Barbara Duffy, director of North Fulton Community Charities, said that before the recession many people needed only a little help. Now, she said, many become long-term clients.

“The families have more extensive need, they’re deeper in the hole,” Duffy said. “There’s no quick fixes anymore.”

Carlette Jones has been struggling financially for most of this year. During the boom construction years, she had stable employment doing accounting. When she lost her job in March, “everything just crashed.” The fact that she was coming out of a divorce didn’t help, either.

“I did without everything. I’m barely holding on to my car,” said Jones, 49, of Roswell. “It’s hard. It’s frustrating.
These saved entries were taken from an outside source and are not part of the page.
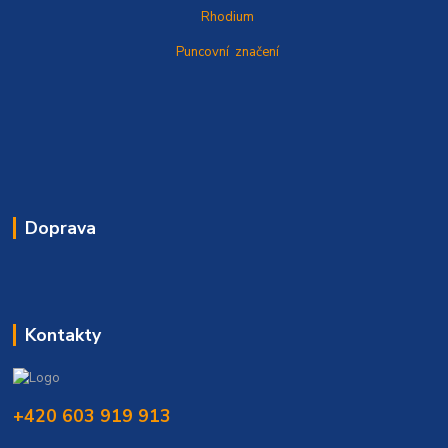
Rhodium
Puncovní značení
Doprava
Kontakty
+420 603 919 913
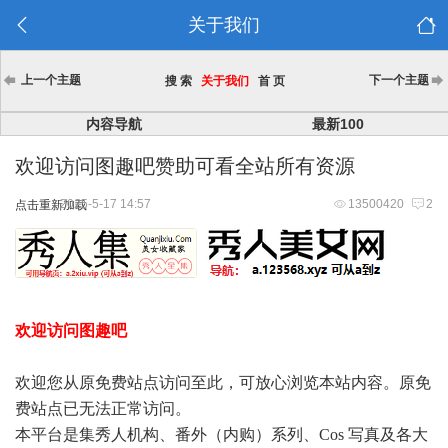
关于我们
上一个主题
下一个主题
搜 索
关于我们
首 页
内容导航
最新100
欢迎访问图趣吧赞助可看全站所有资源
2025-5-17 14:57
13500420
2
点击重新加载
欢迎访问图趣吧
欢迎您从原免费站点访问至此，可放心浏览本站内容。原免
费站点已无法正常访问。
本平台是集秀人机构、番外（内购）系列、Cos 写真及各大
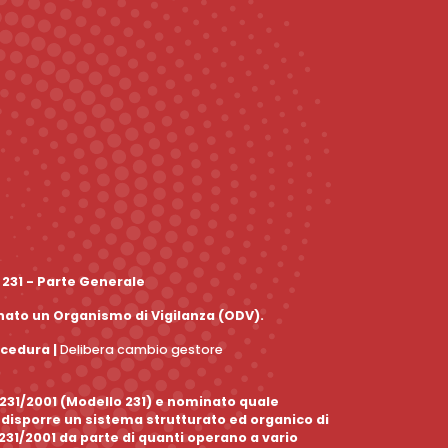
 231 - Parte Generale
inato un Organismo di Vigilanza (ODV).
ocedura
|
Delibera cambio gestore
. 231/2001 (Modello 231) e nominato quale
edisporre un sistema strutturato ed organico di
 231/2001 da parte di quanti operano a vario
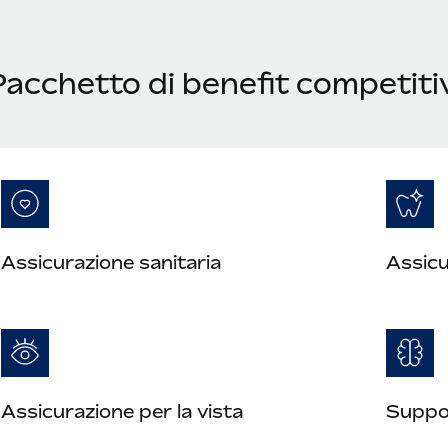
Pacchetto di benefit competiti
Assicurazione sanitaria
Assicu
Assicurazione per la vista
Suppor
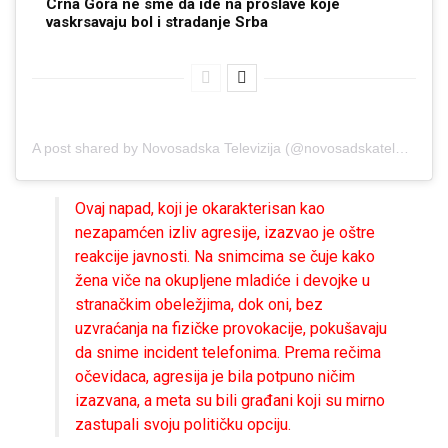
Crna Gora ne sme da ide na proslave koje
vaskrsavaju bol i stradanje Srba
A post shared by Novosadska Televizija (@novosadskatelevizija)
Ovaj napad, koji je okarakterisan kao
nezapamćen izliv agresije, izazvao je oštre
reakcije javnosti. Na snimcima se čuje kako
žena viče na okupljene mladiće i devojke u
stranačkim obeležjima, dok oni, bez
uzvraćanja na fizičke provokacije, pokušavaju
da snime incident telefonima. Prema rečima
očevidaca, agresija je bila potpuno ničim
izazvana, a meta su bili građani koji su mirno
zastupali svoju političku opciju.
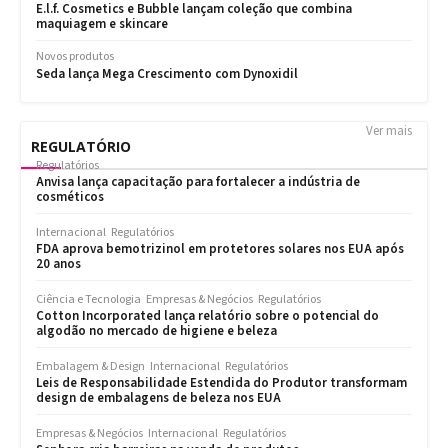
Ver mais
REGULATÓRIO
Regulatórios
Anvisa lança capacitação para fortalecer a indústria de
cosméticos
Internacional
Regulatórios
FDA aprova bemotrizinol em protetores solares nos EUA após
20 anos
Ciência e Tecnologia
Empresas & Negócios
Regulatórios
Cotton Incorporated lança relatório sobre o potencial do
algodão no mercado de higiene e beleza
Embalagem & Design
Internacional
Regulatórios
Leis de Responsabilidade Estendida do Produtor transformam
design de embalagens de beleza nos EUA
Empresas & Negócios
Internacional
Regulatórios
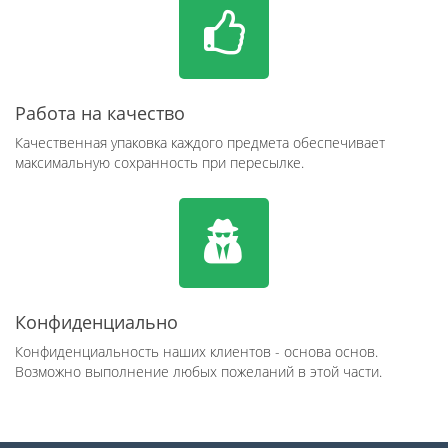
Работа на качество
Качественная упаковка каждого предмета обеспечивает
максимальную сохранность при пересылке.
Конфиденциально
Конфиденциальность наших клиентов - основа основ.
Возможно выполнение любых пожеланий в этой части.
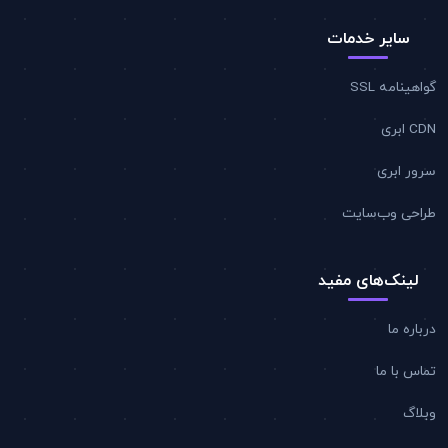
سایر خدمات
گواهینامه SSL
CDN ابری
سرور ابری
طراحی وب‌سایت
لینک‌های مفید
درباره ما
تماس با ما
وبلاگ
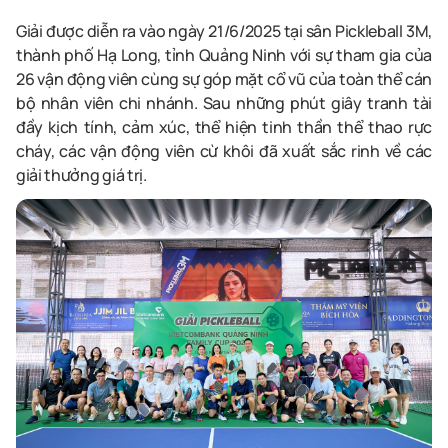
Giải được diễn ra vào ngày 21/6/2025 tại sân Pickleball 3M,
thành phố Hạ Long, tỉnh Quảng Ninh với sự tham gia của
26 vận động viên cùng sự góp mặt cổ vũ của toàn thể cán
bộ nhân viên
c
hi nhánh. Sau những phút giây tranh tài
đầy kịch tính, cảm xúc, thể hiện tinh thần thể thao rực
cháy, các vận động viên cừ khôi đã xuất sắc rinh về các
giải thưởng giá trị
.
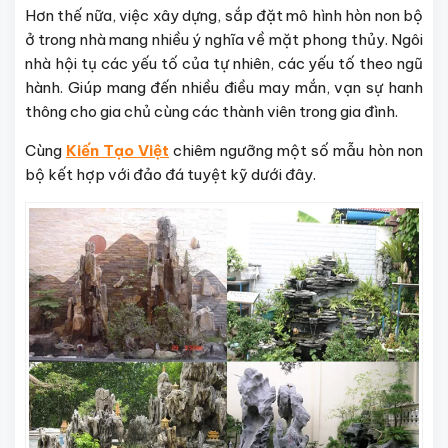
Hơn thế nữa, việc xây dựng, sắp đặt mô hình hòn non bộ
ở trong nhà mang nhiều ý nghĩa về mặt phong thủy. Ngôi
nhà hội tụ các yếu tố của tự nhiên, các yếu tố theo ngũ
hành. Giúp mang đến nhiều điều may mắn, vạn sự hanh
thông cho gia chủ cùng các thành viên trong gia đình.
Cùng
Kiến Tạo Việt
chiêm ngưỡng một số mẫu hòn non
bộ kết hợp với đảo đá tuyệt kỹ dưới đây.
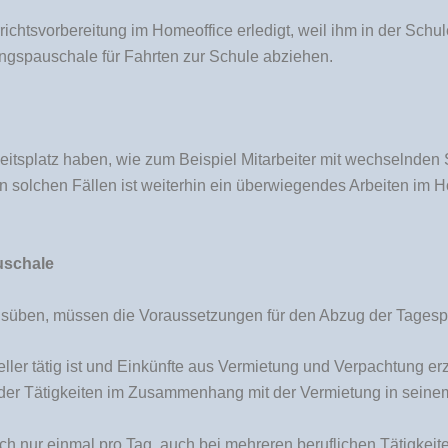
richtsvorbereitung im Homeoffice erledigt, weil ihm in der Schu
ngspauschale für Fahrten zur Schule abziehen.
eitsplatz haben, wie zum Beispiel Mitarbeiter mit wechselnden 
 In solchen Fällen ist weiterhin ein überwiegendes Arbeiten im H
uschale
usüben, müssen die Voraussetzungen für den Abzug der Tagespau
eller tätig ist und Einkünfte aus Vermietung und Verpachtung er
t oder Tätigkeiten im Zusammenhang mit der Vermietung in seine
h nur einmal pro Tag, auch bei mehreren beruflichen Tätigkei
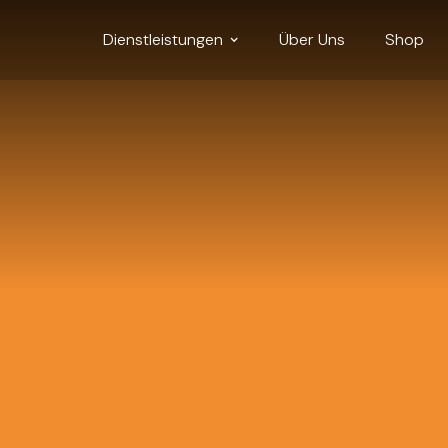
Dienstleistungen
Über Uns
Shop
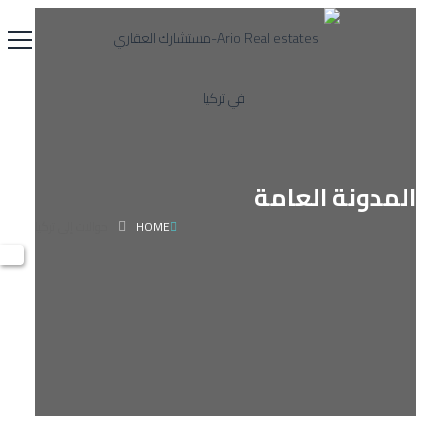
المدونة العامة
HOME
حوالات إلى تركيا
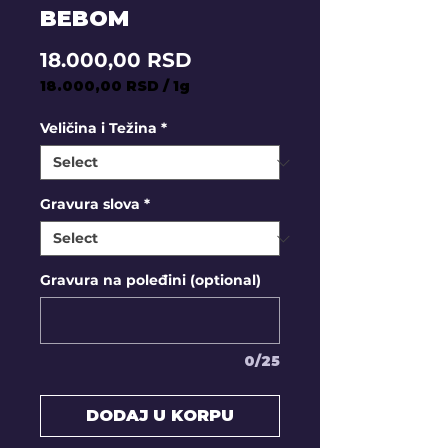
BEBOM
Price
18.000,00 RSD
18.000,00 RSD
/
1g
18.000,00 RSD
per
Veličina i Težina
*
1
Gram
Gravura slova
*
Gravura na poleđini (optional)
0/25
DODAJ U KORPU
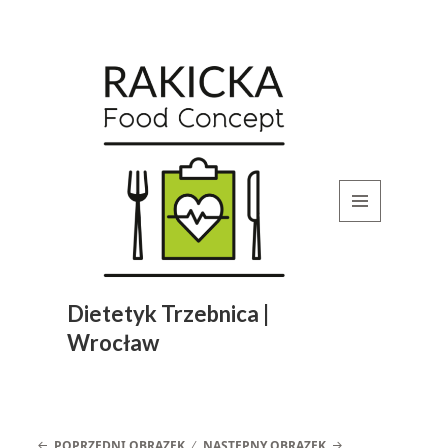
MENU
I
WIDGETY
Dietetyk Trzebnica |
Wrocław
POPRZEDNI OBRAZEK
NASTĘPNY OBRAZEK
It’s a lonely feeling, an embarrassing feeling.”

When the landlord started an eviction process, Jones turned up Tuesday at the North Fulton agency, asking for money and food.

Over at the Norcross Cooperative Ministry, executive director Shirley Cabe said the charity regularly runs out of assistance money within the first weeks of the month. Donations, also strained by the economy, have dropped from $49,343 in April to $37,428 last month.
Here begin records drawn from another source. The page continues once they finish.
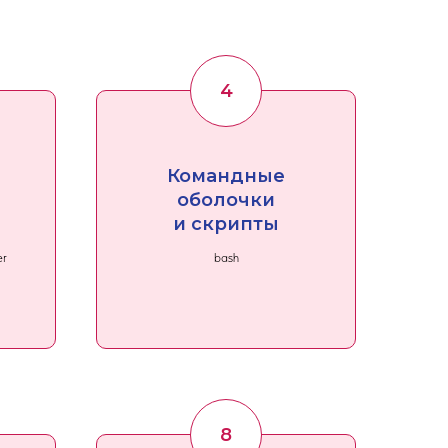
Командные
оболочки
и скрипты
er
bash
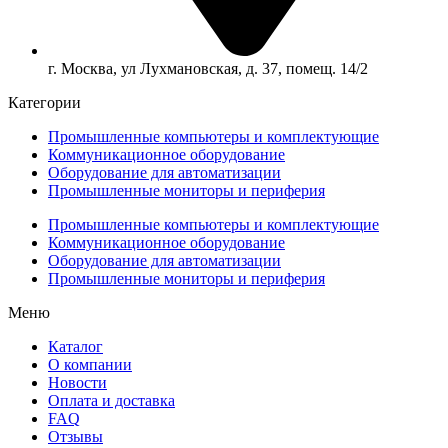
г. Москва, ул Лухмановская, д. 37, помещ. 14/2
Категории
Промышленные компьютеры и комплектующие
Коммуникационное оборудование
Оборудование для автоматизации
Промышленные мониторы и периферия
Промышленные компьютеры и комплектующие
Коммуникационное оборудование
Оборудование для автоматизации
Промышленные мониторы и периферия
Меню
Каталог
О компании
Новости
Оплата и доставка
FAQ
Отзывы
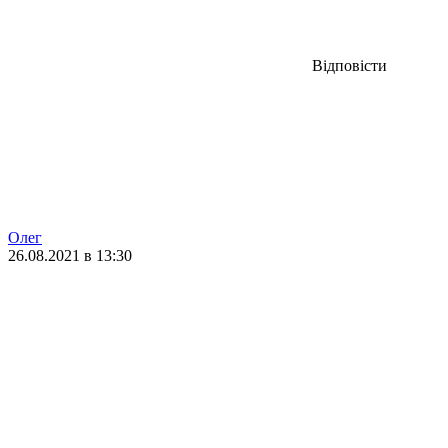
Відповісти
Олег
26.08.2021 в 13:30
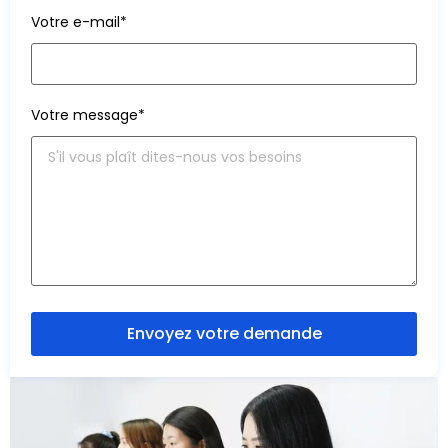
Votre e-mail*
Votre message*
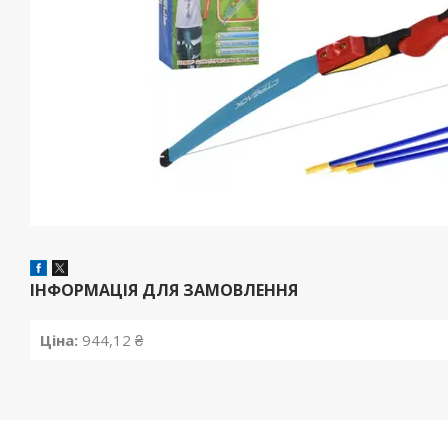
ІНФОРМАЦІЯ ДЛЯ ЗАМОВЛЕННЯ
Ціна:
944,12 ₴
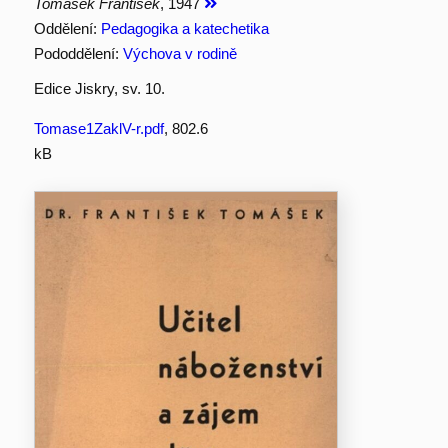
Tomášek František
, 1947
Oddělení:
Pedagogika a katechetika
Pododdělení:
Výchova v rodině
Edice Jiskry, sv. 10.
Tomase1ZaklV-r.pdf
, 802.6
kB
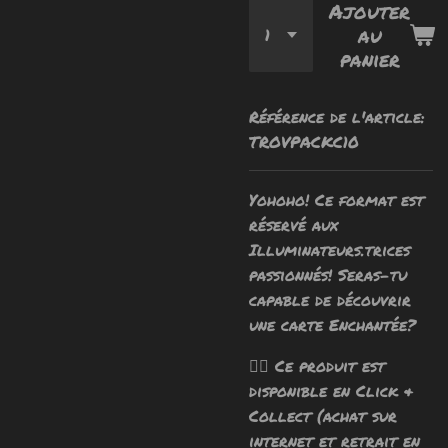
Ajouter
au
panier
Référence de l'article:
TROVPACKC10
Yohoho! Ce format est
réservé aux
Illuminateurs.trices
passionnés! Seras-tu
capable de découvrir
une carte Enchantée?
🧙‍♂️ Ce produit est
disponible en Click &
Collect (achat sur
internet et retrait en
Defining poverty is complex and open to debate — often with sharp political overtones. The way the government measures poverty has been criticized for decades as overly simplistic.

For example, the official measure does not count as income many types of assistance, including food stamps, that millions of families rely on to supplement their incomes. The number of Georgia households receiving food stamps more than doubled from 2007 to 2011, to 812,078.

On the other hand, the federal poverty formula does not reflect the taxes people pay or certain necessary expenses such as child care.

In recent years, various groups have proposed different ways of measuring poverty. In 2010, the Census Bureau began testing a new tool called the Supplemental Poverty Measure, which factors in many added variables — in both the income and expense columns.

For 2010, the U.S. poverty rate as determined by the official measure was 15.1 percent. Using the supplemental measure instead, it was 16.0 percent.

In November the bureau will release the U.S. poverty rate for 2011 as calculated by the supplemental measure.

Insurance coverage, too, is a hot political topic, especially in this presidential campaign season.

The national rate for the uninsured is 15.7 percent, down from 16.3 percent in 2010.

Some 1.86 million Georgians lacked insurance last year. That’s down from nearly 2 million in 2009, the census report shows.

The drop has been driven in part by young adults gaining coverage under the 2010 Affordable Care Act, which allows parents to keep children on their insurance up to age 26.

In recent months, elected officials, health care providers, advocates and community leaders have aired their opinions as Gov. Nathan Deal weighed whether to expand Georgia’s massive Medicaid program under the health care law.

An expansion of the government program would extend health care coverage to an estimated 650,000-plus low-income Georgians. Deal recently said, however, the state can’t afford to expand Medicaid in its current form. Medicaid, which covers roughly 1.7 million people in the state, is already facing a shortfall of hundreds of millions dollars.

Beyond that, teaching people to live on government assistance isn’t helping them or the economy, said Ron Bachman, CEO of Healthcare Visions, which promotes free-market health care solutions.

“The question ultimately is do you want to have a dependency society or do you want an opportunity society?” Bachman said.

But Tim Sweeney, a health care analyst with the Atlanta-based Georgia Budget and Policy Institute, said that without expanded Medicaid coverage, hospitals will continue to shift the costs of caring for the uninsured onto people with private insurance.

“It will just continue the cycle of making private insurance less affordable,” he said.